Bien entendu si un sportif se met à faire des crimes (meurtres, vols …) il ne pourra pas atteindre son objectif car il sera en prison, mais l’observance alimentaire, ses règles de vie, ses entraînements, parfois drastiques, n’ont rien à voir avec une démarche éthique ou morale. Elles sont là pour lui permettre d’atteindre son but, rien d’autre !
Les Yama et Nyama sont là pour apporter, préserver nos énergies et les canaliser.

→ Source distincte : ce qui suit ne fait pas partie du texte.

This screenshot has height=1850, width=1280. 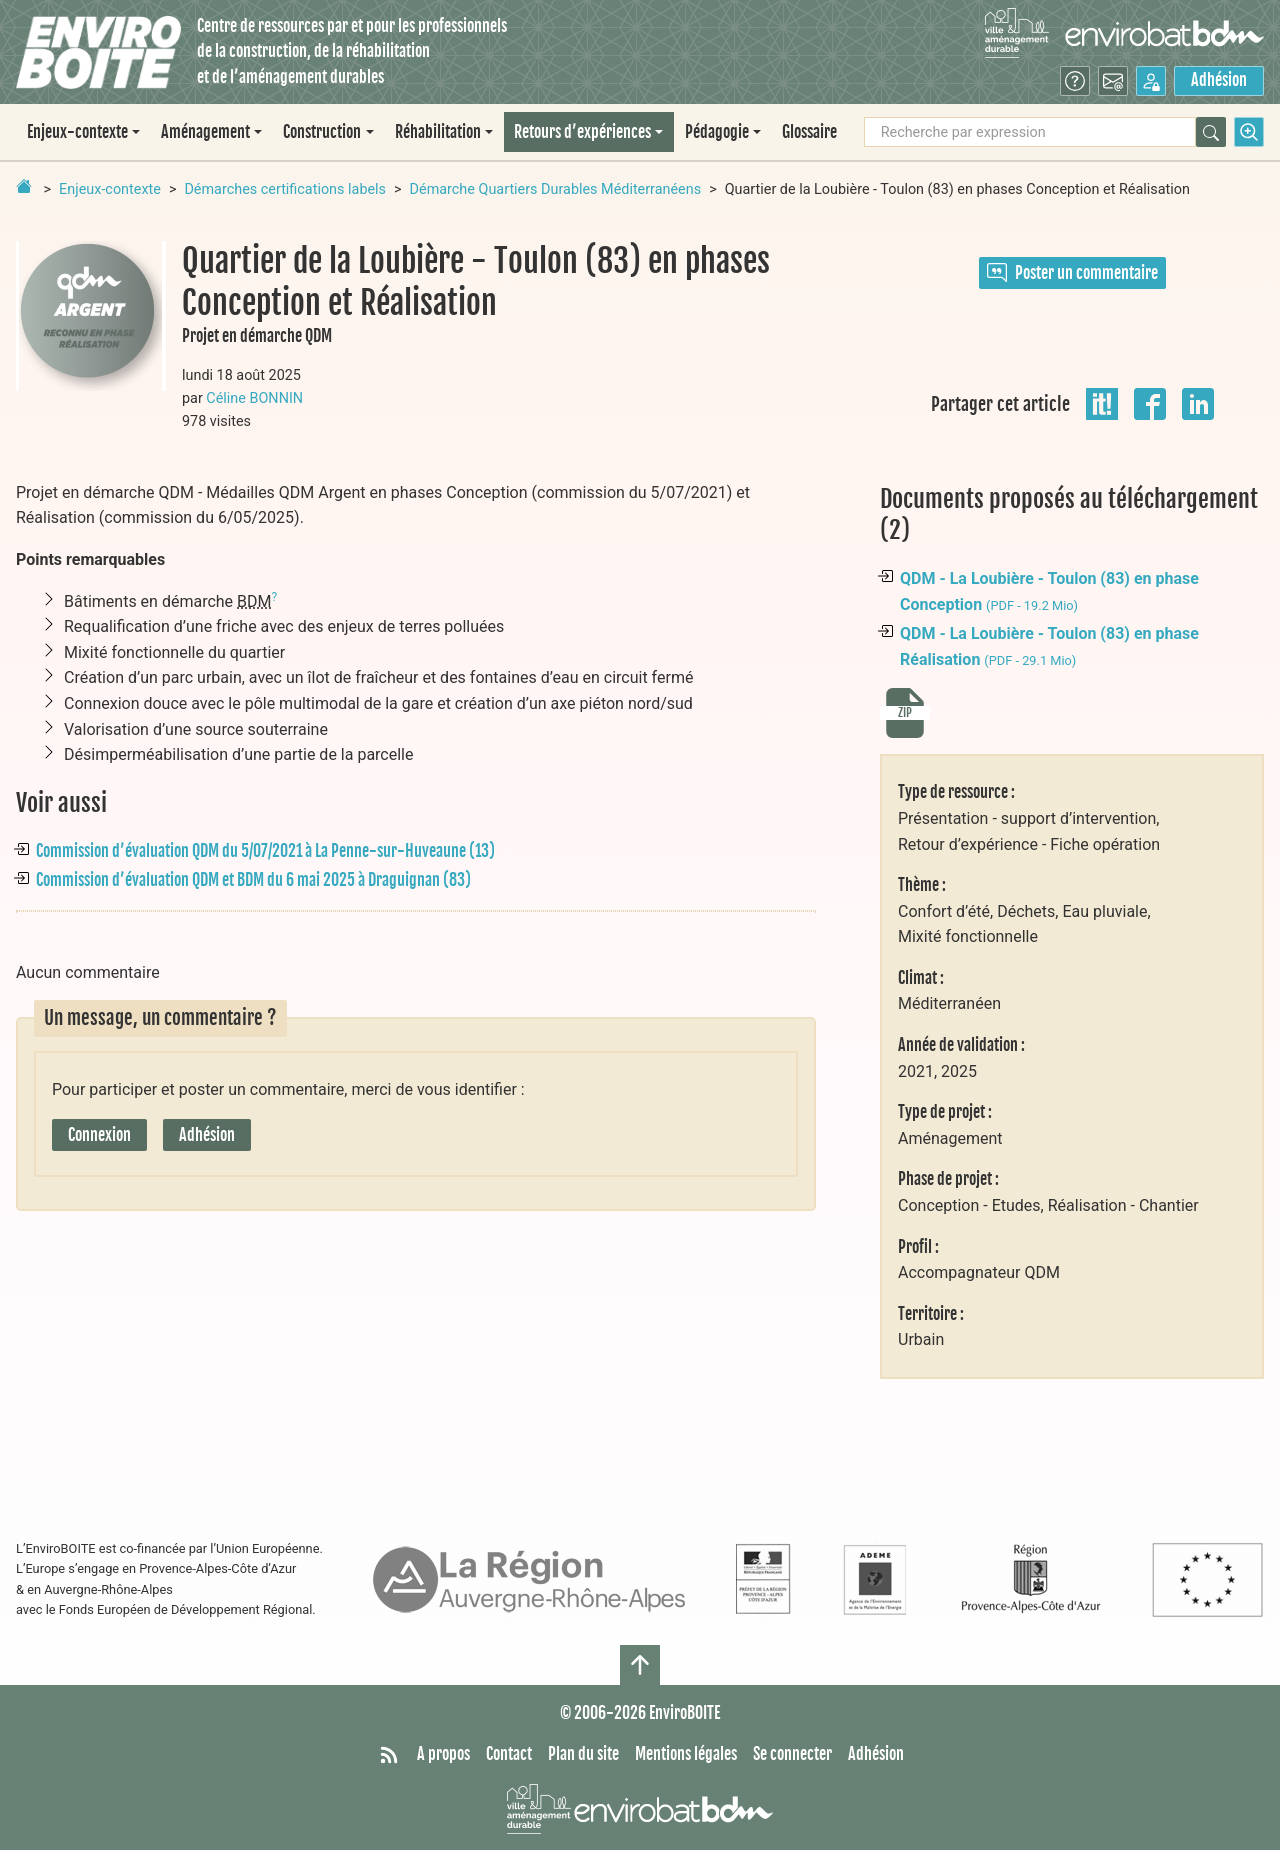 What do you see at coordinates (24, 186) in the screenshot?
I see `[Retour à la page d'accueil]` at bounding box center [24, 186].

Nous le voyons dans cette superbe traduction de Jean Papin, à chaque Yama réalisé un pouvoir occulte est obtenu. Ce “pouvoir” n’a aucun effet sur les autres et le monde extérieur et donc n’entre pas dans la classe des pouvoirs comme encore une fois les occidentaux recherchent. Ces pouvoirs sont des aides (des alliés) pour le pratiquant dans sa quête de révéler sa nature et d’atteindre à l’éveil.
C’est l’esprit occidental et sa démarche congénitale de générer des codes moraux qui est à l’origine de telles interprétations bien lourdes de conséquences.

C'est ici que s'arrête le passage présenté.